Since as far as I could find (and based on the lack of responses) it seems like there is not a way lua filters can do this, I decided to solve this issue with Python and mark this as solved.

The workaround I could find is:

  • Use Python to pre-process the GitLab Flavored Markdown (GLFM) and generate a merged markdown document that includes
  • Fix some issues in the markdown. In this case:
    • I found out that headers starting with a number (in our case "3GPP") did not correctly generate a link in the ToC, so this was replaced for something else not starting with a number
  • Call pandoc from the script using pypandoc to generate an HTML file
    • applying a nice table formatting. In this example, the one from @jez, see here, get it here

The code I used is provided below. Maybe someone finds a way to do something like this within pandoc, but as for now, this effectively solves my problem :)

import os
import re

import pypandoc

# Pre-processes a Gitlab-flavored Markdown file such that
#   - ::include directives are replaced by the actual file
#   - [[_TOC_]]

# Requires pandoc!!!
# See https://pypi.org/project/pypandoc/

pandoc_location = r'<pandoc_folder>\pandoc.exe'
input_file = r'<path_to_your_file.md>'
to_format = 'html5'

print(f'Setting pandoc location to {pandoc_location}')
os.environ.setdefault('PYPANDOC_PANDOC', pandoc_location)

current_path = __file__
current_folder, current_filename = os.path.split(current_path)
tmp_file = os.path.join(current_folder, 'tmp.md')
print(f'Using tmp. file {tmp_file}')

with open(input_file, 'r') as f:
    input_md = f.read()

print(f'Read {input_file}. Length={len(input_md)}')

input_folder, input_file = os.path.split(input_file)
input_base, input_ext = os.path.splitext(input_file)

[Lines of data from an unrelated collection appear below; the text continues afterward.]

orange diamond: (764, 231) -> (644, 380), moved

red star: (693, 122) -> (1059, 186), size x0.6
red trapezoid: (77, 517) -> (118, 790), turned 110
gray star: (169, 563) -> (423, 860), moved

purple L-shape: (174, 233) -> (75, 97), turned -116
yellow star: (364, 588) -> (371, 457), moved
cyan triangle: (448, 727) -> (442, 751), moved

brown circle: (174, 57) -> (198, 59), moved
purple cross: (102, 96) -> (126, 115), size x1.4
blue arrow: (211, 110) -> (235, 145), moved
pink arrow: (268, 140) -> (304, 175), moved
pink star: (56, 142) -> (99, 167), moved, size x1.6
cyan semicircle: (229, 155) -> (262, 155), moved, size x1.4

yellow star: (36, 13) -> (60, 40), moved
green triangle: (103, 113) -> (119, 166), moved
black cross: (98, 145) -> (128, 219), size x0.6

all_matches = [re.match(r'\:\:include{file=([\W\w\.\/\d]+)}', e) for e in input_md.splitlines() ]
all_matches = [e for e in all_matches if e is not None]
for include_match in all_matches:
    include_path = include_match.group(1)
    abs_path = os.path.abspath(os.path.join(input_folder, include_path))
    print(f'Including {abs_path}')
    try:
        with open(abs_path, 'r') as f:
            include_file_content = f.read()
        input_md = input_md.replace(include_match.group(0), include_file_content)
    except Exception as e:
        print(f'Could not include file: {e}')

# Process ToC
def slugify(text):
    """Converts heading text into a GitHub-style anchor slug."""
    text = text.strip().lower()
    text = re.sub(r'[^\w\s-]', '', text)
    return re.sub(r'[\s]+', '-', text)

def strip_markdown_links(text):
    """Extracts visible text from markdown-style links [text](url)."""
    return re.sub(r'\[([^\]]+)\]\([^)]+\)', r'\1', text)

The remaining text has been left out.